We may not like to think about natural disasters or perhaps we think they'll never happen to us. However, when a disaster like a flood strikes, you may not have enough time to prepare. You may also feel panicked and unable to think clearly to take the necessary actions to protect yourself. Understanding the dangers of flooding and preparing a flood safety plan may help protect your life and the lives of those around you and minimise damage and loss to your property. It may also aid in recovery from a flood more quickly.
How to create a flood safety plan for you and your family
What you can do before a flood
NSW SES offers the below steps you can take before a flood:
- Contact your local council to check your area's flood history, the flood risk, and how your property could be affected.
- Be aware of how you will be warned about a possible flood.
- Plan a route of how and where you will travel to evacuate.
- Find locations of evacuation centres around you where you could go.
- Know who to call for help during a flood emergency. Your state's SES is an important number to have in addition to 000.
- Check your insurance, ensuring coverage is current and adequate.
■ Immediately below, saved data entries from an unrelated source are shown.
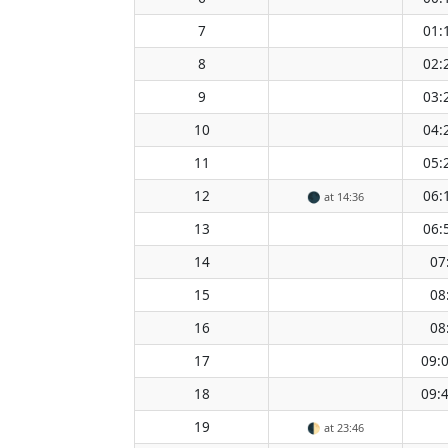
7
01:
8
02:
9
03:
10
04:
11
05:
12
06:
🌑
at 14:36
13
06:
14
07
15
08
16
08
17
09:
18
09:
19
🌓
at 23:46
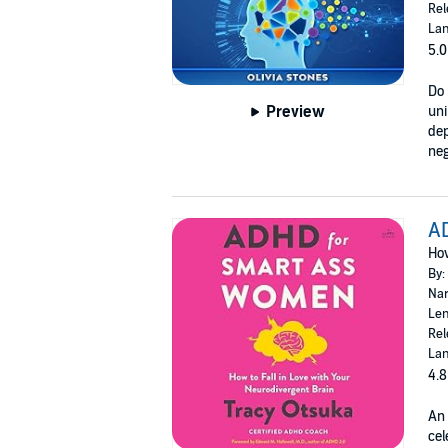
Rel
Lan
5.0
Do 
Preview
uni
dep
neg
A
How
By:
Nar
Len
Rel
Lan
4.8
An 
cel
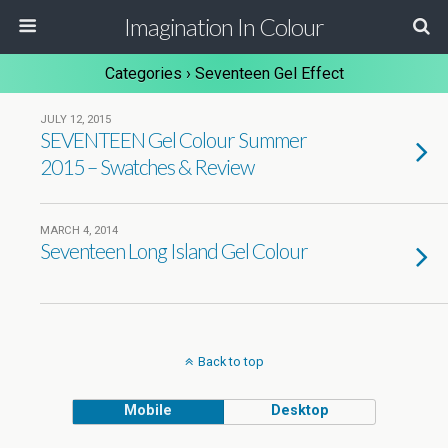
Imagination In Colour
Categories ›
Seventeen Gel Effect
JULY 12, 2015
SEVENTEEN Gel Colour Summer
2015 – Swatches & Review
MARCH 4, 2014
Seventeen Long Island Gel Colour
Back to top
Mobile
Desktop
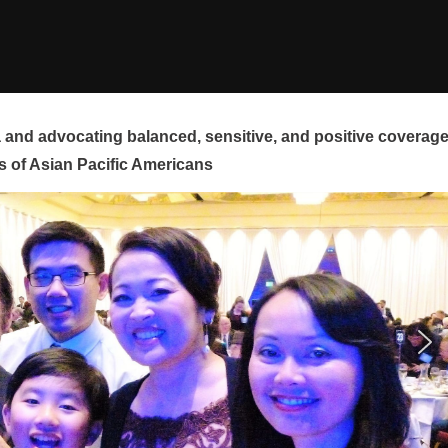
and advocating balanced, sensitive, and positive coverag
s of Asian Pacific Americans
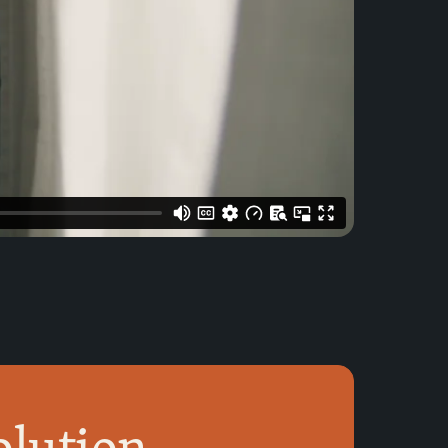
olution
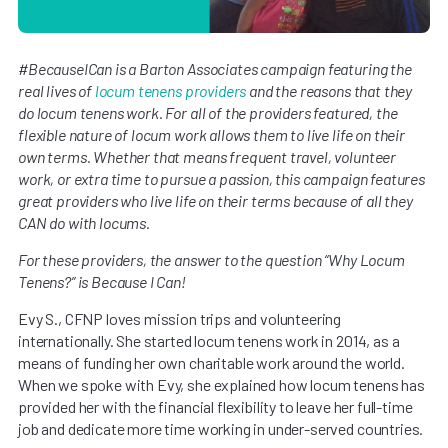
#BecauseICan is a Barton Associates campaign featuring the
real lives of
locum tenens providers
and the reasons that they
do locum tenens work. For all of the providers featured, the
flexible nature of locum work allows them to live life on their
own terms. Whether that means frequent travel, volunteer
work, or extra time to pursue a passion, this campaign features
great providers who live life on their terms because of all they
CAN do with locums.
For these providers, the answer to the question “Why Locum
Tenens?” is Because I Can!
Evy S., CFNP loves mission trips and volunteering
internationally. She started locum tenens work in 2014, as a
means of funding her own charitable work around the world.
When we spoke with Evy, she explained how locum tenens has
provided her with the financial flexibility to leave her full-time
job and dedicate more time working in under-served countries.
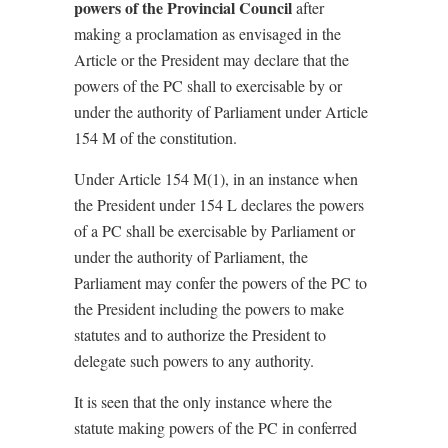
powers of the Provincial Council
after
making a proclamation as envisaged in the
Article or the President may declare that the
powers of the PC shall to exercisable by or
under the authority of Parliament under Article
154 M of the constitution.
Under Article 154 M(1), in an instance when
the President under 154 L declares the powers
of a PC shall be exercisable by Parliament or
under the authority of Parliament, the
Parliament may confer the powers of the PC to
the President including the powers to make
statutes and to authorize the President to
delegate such powers to any authority.
It is seen that the only instance where the
statute making powers of the PC in conferred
- Back up important files and documents.
- Check media outlets such as radio and social media for updates. You can usually sign up to receive notifications so you are alerted in the event of an emergency.
Create an emergency plan
Each state emergency service website has resources, plans, and templates to assist you with creating a safety plan for emergencies such as floods and storms. For example, the NSW SES has the Home Emergency Plan. Ideally, you should review it on an annual basis. While you're at it, consider how you will evacuate your pets safely.
Put together an emergency kit
Having an emergency kit ready to go can help you save time and have things ready should you need to evacuate in a hurry. Keep your emergency kit in a waterproof container and ensure everyone in the household knows where it is. Try to review its contents quarterly, checking use-by dates and restocking items.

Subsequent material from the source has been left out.